* [The task]:
Write the records below out in full, character for character, with no pictures.

========================

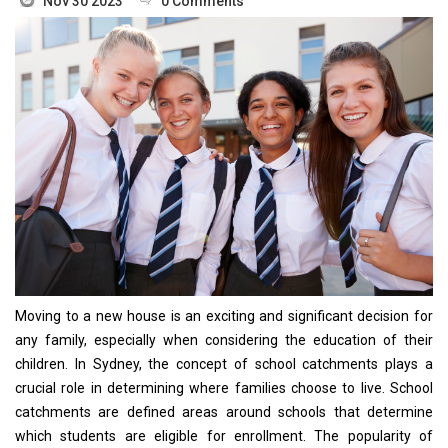
Nov 30 2023
0 Comments
Moving to a new house is an exciting and significant decision for
any family, especially when considering the education of their
children. In Sydney, the concept of school catchments plays a
crucial role in determining where families choose to live. School
catchments are defined areas around schools that determine
which students are eligible for enrollment. The popularity of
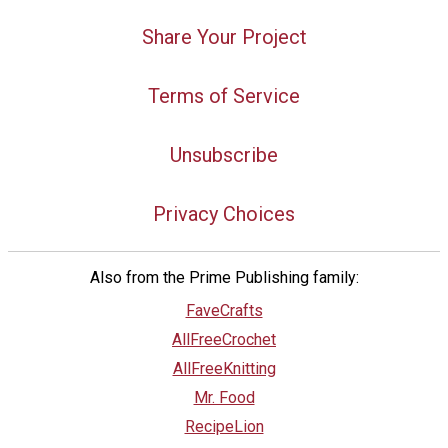
Share Your Project
Terms of Service
Unsubscribe
Privacy Choices
Also from the Prime Publishing family:
FaveCrafts
AllFreeCrochet
AllFreeKnitting
Mr. Food
RecipeLion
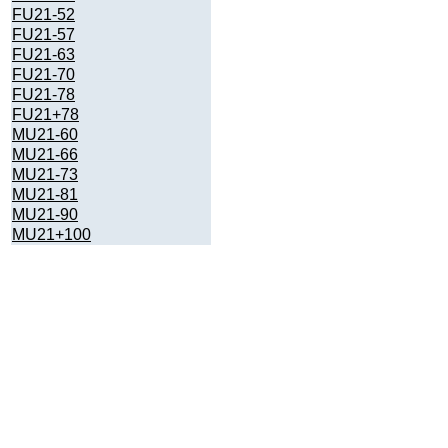
FU21-52
FU21-57
FU21-63
FU21-70
FU21-78
FU21+78
MU21-60
MU21-66
MU21-73
MU21-81
MU21-90
MU21+100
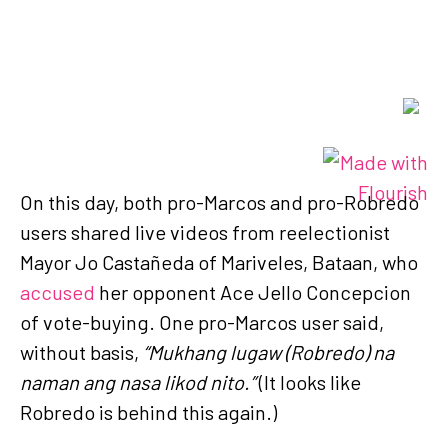
On this day, both pro-Marcos and pro-Robredo
users shared live videos from reelectionist
Mayor Jo Castañeda of Mariveles, Bataan, who
accused
her opponent Ace Jello Concepcion
of vote-buying. One pro-Marcos user said,
without basis,
“Mukhang lugaw (Robredo) na
naman ang nasa likod nito.”
(It looks like
Robredo is behind this again.)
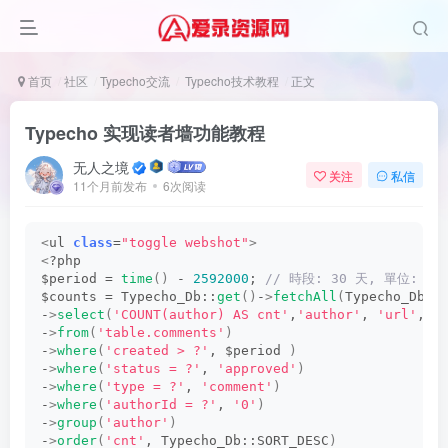
首页
社区
Typecho交流
Typecho技术教程
正文
Typecho 实现读者墙功能教程
无人之境
关注
私信
11个月前发布
6次阅读
<
ul 
class
=
"toggle webshot"
>
<
?php
$period = 
time
()
 - 
2592000
;
 // 時段: 30 天, 單位: 秒
$counts = Typecho_Db::
get
()
-
>
fetchAll
(
Typecho_Db::
-
>
select
(
'COUNT(author) AS cnt'
,
'author'
, 
'url'
, 
'
-
>
from
(
'table.comments'
)
-
>
where
(
'created > ?'
, $period 
)
-
>
where
(
'status = ?'
, 
'approved'
)
-
>
where
(
'type = ?'
, 
'comment'
)
-
>
where
(
'authorId = ?'
, 
'0'
)
-
>
group
(
'author'
)
-
>
order
(
'cnt'
, Typecho_Db::SORT_DESC
)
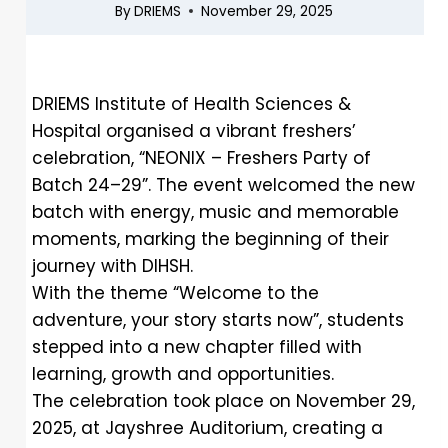
By
DRIEMS
November 29, 2025
DRIEMS Institute of Health Sciences &
Hospital organised a vibrant freshers’
celebration, “NEONIX – Freshers Party of
Batch 24–29”. The event welcomed the new
batch with energy, music and memorable
moments, marking the beginning of their
journey with DIHSH.
With the theme “Welcome to the
adventure, your story starts now”, students
stepped into a new chapter filled with
learning, growth and opportunities.
The celebration took place on November 29,
2025, at Jayshree Auditorium, creating a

========================

* [Written answer]:
Nov 30 2023
0 Comments
Moving to a new house is an exciting and significant decision for
any family, especially when considering the education of their
children. In Sydney, the concept of school catchments plays a
crucial role in determining where families choose to live. School
catchments are defined areas around schools that determine
which students are eligible for enrollment. The popularity of
Share Your Project
Terms of Service
Unsubscribe
Privacy Choices
Also from the Prime Publishing family:
FaveCrafts
AllFreeCrochet
AllFreeKnitting
Mr. Food
RecipeLion
FU21-52
FU21-57
FU21-63
FU21-70
FU21-78
FU21+78
MU21-60
MU21-66
MU21-73
MU21-81
MU21-90
MU21+100
On this day, both pro-Marcos and pro-Robredo
users shared live videos from reelectionist
Mayor Jo Castañeda of Mariveles, Bataan, who
accused
her opponent Ace Jello Concepcion
of vote-buying. One pro-Marcos user said,
without basis,
“Mukhang lugaw (Robredo) na
naman ang nasa likod nito.”
(It looks like
Robredo is behind this again.)
首页
社区
Typecho交流
Typecho技术教程
正文
Typecho 实现读者墙功能教程
无人之境
关注
私信
11个月前发布
6次阅读
<
ul 
class
=
"toggle webshot"
>
<
?php
$period = 
time
()
 - 
2592000
;
 // 時段: 30 天, 單位: 秒
$counts = Typecho_Db::
get
()
-
>
fetchAll
(
Typecho_Db::
-
>
select
(
'COUNT(author) AS cnt'
,
'author'
, 
'url'
, 
'
-
>
from
(
'table.comments'
)
-
>
where
(
'created > ?'
, $period 
)
-
>
where
(
'status = ?'
, 
'approved'
)
-
>
where
(
'type = ?'
, 
'comment'
)
-
>
where
(
'authorId = ?'
, 
'0'
)
-
>
group
(
'author'
)
-
>
order
(
'cnt'
, Typecho_Db::SORT_DESC
)
By
DRIEMS
November 29, 2025
DRIEMS Institute of Health Sciences &
Hospital organised a vibrant freshers’
celebration, “NEONIX – Freshers Party of
Batch 24–29”. The event welcomed the new
batch with energy, music and memorable
moments, marking the beginning of their
journey with DIHSH.
With the theme “Welcome to the
adventure, your story starts now”, students
stepped into a new chapter filled with
learning, growth and opportunities.
The celebration took place on November 29,
2025, at Jayshree Auditorium, creating a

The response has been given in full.